> [Try it]
From the line containing "ये अभ्यास ध्यान" to the last line of the records, reproduce every line exactly and print nothing else.

(Page-level text extractions)
----------------

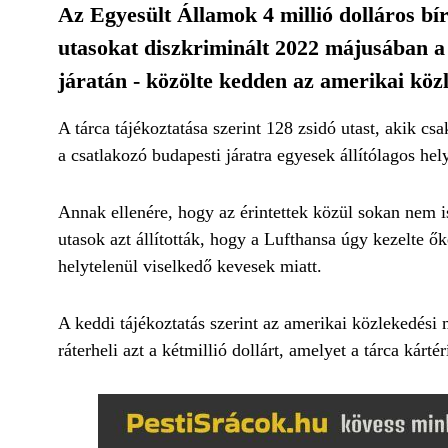
Az Egyesült Államok 4 millió dolláros bír
utasokat diszkriminált 2022 májusában a
járatán - közölte kedden az amerikai köz
A tárca tájékoztatása szerint 128 zsidó utast, akik c
a csatlakozó budapesti járatra egyesek állítólagos hel
Annak ellenére, hogy az érintettek közül sokan nem is
utasok azt állították, hogy a Lufthansa úgy kezelte ők
helytelenül viselkedő kevesek miatt.
A keddi tájékoztatás szerint az amerikai közlekedési m
ráterheli azt a kétmillió dollárt, amelyet a tárca kártér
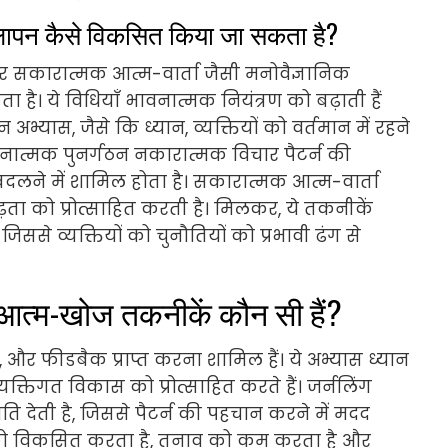
ीलापन कैसे विकसित किया जा सकता है?
र सकारात्मक आत्म-वार्ता जैसी मनोवैज्ञानिक
ै। ये विधियाँ भावनात्मक नियंत्रण को बढ़ाती हैं
भ्यास, जैसे कि ध्यान, व्यक्तियों को वर्तमान में रहने
ानात्मक पुनर्गठन नकारात्मक विचार पैटर्न की
बदलने में शामिल होता है। सकारात्मक आत्म-वार्ता
ता को प्रोत्साहित करती है। मिलकर, ये तकनीकें
से व्यक्तियों को चुनौतियों को प्रभावी ढंग से
 आत्म-खोज तकनीकें कौन सी हैं?
, और फीडबैक प्राप्त करना शामिल हैं। ये अभ्यास ध्यान
व्यक्तिगत विकास को प्रोत्साहित करते हैं। जर्नलिंग
 देती है, जिससे पैटर्न की पहचान करने में मदद
ा को विकसित करता है, तनाव को कम करता है और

----------------

> [Task output]
, और फीडबैक प्राप्त करना शामिल हैं। ये अभ्यास ध्यान
व्यक्तिगत विकास को प्रोत्साहित करते हैं। जर्नलिंग
 देती है, जिससे पैटर्न की पहचान करने में मदद
ा को विकसित करता है, तनाव को कम करता है और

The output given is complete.